**Task:** Your output should be the line with "GHG Protocol e ISO pianificano uno standard" followed by every remaining line of the entries, reproduced exactly.

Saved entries
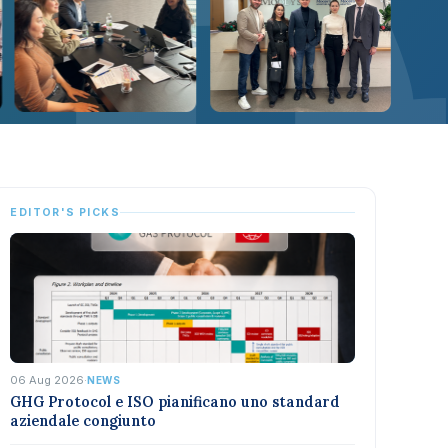
EDITOR'S PICKS
06 Aug 2026
·
NEWS
GHG Protocol e ISO pianificano uno standard
aziendale congiunto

**Solution for this exercise:**
GHG Protocol e ISO pianificano uno standard
aziendale congiunto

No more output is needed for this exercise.